Having begun his musical apprenticeship at an early age, Berton was hired as a violinist at the Paris Opéra at the age of fifteen.
In 1787, he performed his first work, Les Promesses du mariage, at the Comédie-Italienne (later Opéra-comique). The warm reception it received from the public enabled the young composer to present several other works in the years that followed.
In 1795, he became a professor at the Conservatoire de Musique.
Montano et Stéphanie was a triumph in 1799. His success was confirmed by Aline reine de Golconde in 1803 (later performed in the United States), Le Vaisseau amiral in 1805, Françoise de Foix in 1809 and La Victime des Arts in 1811.
In 1807, Henri Berton took over management of the Opéra-Bouffe and gave the first Paris performance of Wolfgang Amadeus Mozart's The Marriage of Figaro.
From 1810 to 1815, he directed the chorus at the Paris Opéra.
Member of the Institut in 1813, he was made Chevalier de la Légion d'Honneur under the Restoration.
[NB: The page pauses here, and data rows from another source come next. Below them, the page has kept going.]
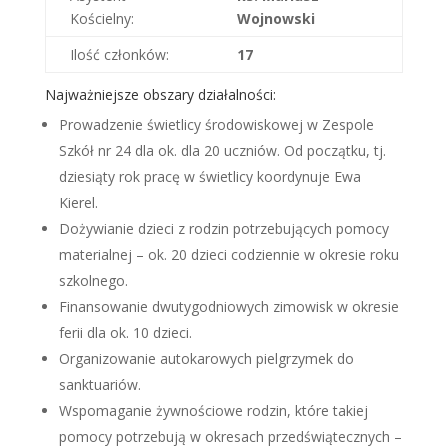
Kościelny:
Wojnowski
Ilość członków:
17
Najważniejsze obszary działalności:
Prowadzenie świetlicy środowiskowej w Zespole
Szkół nr 24 dla ok. dla 20 uczniów. Od początku, tj.
dziesiąty rok pracę w świetlicy koordynuje Ewa
Kierel.
Dożywianie dzieci z rodzin potrzebujących pomocy
materialnej – ok. 20 dzieci codziennie w okresie roku
szkolnego.
Finansowanie dwutygodniowych zimowisk w okresie
ferii dla ok. 10 dzieci.
Organizowanie autokarowych pielgrzymek do
sanktuariów.
Wspomaganie żywnościowe rodzin, które takiej
pomocy potrzebują w okresach przedświątecznych –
In 1818, he took over Etienne Méhul's composition class at the Conservatoire.
In 1828, the bankruptcy of the Opéra, to which he had sold the performance rights for his works, dealt a severe blow to his finances.
He died in Paris on April 22, 1844, and is buried in the Père-Lachaise cemetery (13th division).
"Henri Montan Berton". Watercolor engraving after François Dumont (Lunéville 1751 - Paris 1831).

Henri Montan Berton left a Traité de l'harmonie, followed by a Dictionnaire des accords (1815) and Memoirs, published after his death.
Berton was a fierce critic of the music of Hector Berlioz, who repeatedly thwarted his quest for the Prix de Rome, declaring that an academy could not and should not encourage a genre of music like his.